Segment Start: Record excerpts

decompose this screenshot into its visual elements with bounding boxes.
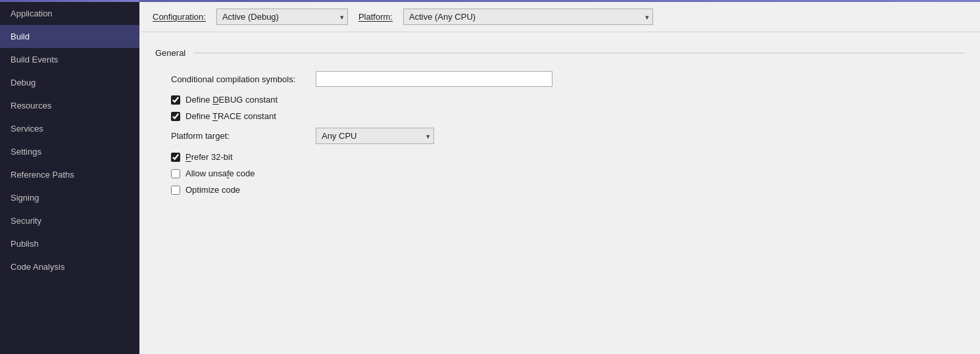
optimize-code-row: Optimize code bbox=[155, 185, 964, 195]
sidebar-item-build[interactable]: Build bbox=[0, 25, 139, 48]
sidebar-item-application[interactable]: Application bbox=[0, 2, 139, 25]
general-section-header: General bbox=[155, 48, 964, 58]
platform-select-wrapper: Active (Any CPU) Any CPU x86 x64 ▾ bbox=[403, 9, 653, 25]
platform-target-select[interactable]: Any CPU x86 x64 ARM bbox=[316, 128, 434, 144]
configuration-label: Configuration: bbox=[153, 12, 206, 22]
prefer-32bit-label: Prefer 32-bit bbox=[185, 152, 233, 162]
main-panel: Configuration: Active (Debug) Debug Rele… bbox=[139, 0, 980, 354]
sidebar-item-build-events[interactable]: Build Events bbox=[0, 48, 139, 71]
define-trace-checkbox[interactable] bbox=[171, 112, 180, 121]
define-debug-row: Define DEBUG constant bbox=[155, 95, 964, 105]
general-section-title: General bbox=[155, 48, 185, 58]
config-bar: Configuration: Active (Debug) Debug Rele… bbox=[139, 2, 980, 32]
sidebar-item-publish[interactable]: Publish bbox=[0, 232, 139, 255]
sidebar-item-debug[interactable]: Debug bbox=[0, 71, 139, 94]
platform-target-label: Platform target: bbox=[171, 131, 316, 141]
sidebar-item-settings[interactable]: Settings bbox=[0, 140, 139, 163]
conditional-symbols-row: Conditional compilation symbols: bbox=[155, 71, 964, 87]
sidebar-item-security[interactable]: Security bbox=[0, 209, 139, 232]
sidebar: Application Build Build Events Debug Res… bbox=[0, 0, 139, 354]
general-section-line bbox=[193, 53, 964, 53]
sidebar-item-reference-paths[interactable]: Reference Paths bbox=[0, 163, 139, 186]
prefer-32bit-row: Prefer 32-bit bbox=[155, 152, 964, 162]
optimize-code-label: Optimize code bbox=[185, 185, 240, 195]
define-trace-row: Define TRACE constant bbox=[155, 111, 964, 121]
sidebar-item-services[interactable]: Services bbox=[0, 117, 139, 140]
define-debug-checkbox[interactable] bbox=[171, 95, 180, 105]
configuration-select[interactable]: Active (Debug) Debug Release bbox=[216, 9, 348, 25]
sidebar-item-resources[interactable]: Resources bbox=[0, 94, 139, 117]
allow-unsafe-checkbox[interactable] bbox=[171, 169, 180, 178]
define-debug-label: Define DEBUG constant bbox=[185, 95, 278, 105]
allow-unsafe-label: Allow unsafe code bbox=[185, 168, 255, 178]
sidebar-item-code-analysis[interactable]: Code Analysis bbox=[0, 255, 139, 278]
platform-label: Platform: bbox=[358, 12, 393, 22]
platform-target-row: Platform target: Any CPU x86 x64 ARM ▾ bbox=[155, 128, 964, 144]
configuration-select-wrapper: Active (Debug) Debug Release ▾ bbox=[216, 9, 348, 25]
build-settings-content: General Conditional compilation symbols:… bbox=[139, 32, 980, 354]
platform-select[interactable]: Active (Any CPU) Any CPU x86 x64 bbox=[403, 9, 653, 25]
conditional-symbols-input[interactable] bbox=[316, 71, 552, 87]
define-trace-label: Define TRACE constant bbox=[185, 111, 276, 121]
prefer-32bit-checkbox[interactable] bbox=[171, 153, 180, 162]
conditional-symbols-label: Conditional compilation symbols: bbox=[171, 74, 316, 84]
allow-unsafe-row: Allow unsafe code bbox=[155, 168, 964, 178]
platform-target-select-wrapper: Any CPU x86 x64 ARM ▾ bbox=[316, 128, 434, 144]
sidebar-item-signing[interactable]: Signing bbox=[0, 186, 139, 209]
optimize-code-checkbox[interactable] bbox=[171, 186, 180, 195]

Segment End: Record excerpts

#### Exercise prompt
Your answer should be one number: how many lines above contain "define".

#### Output below
6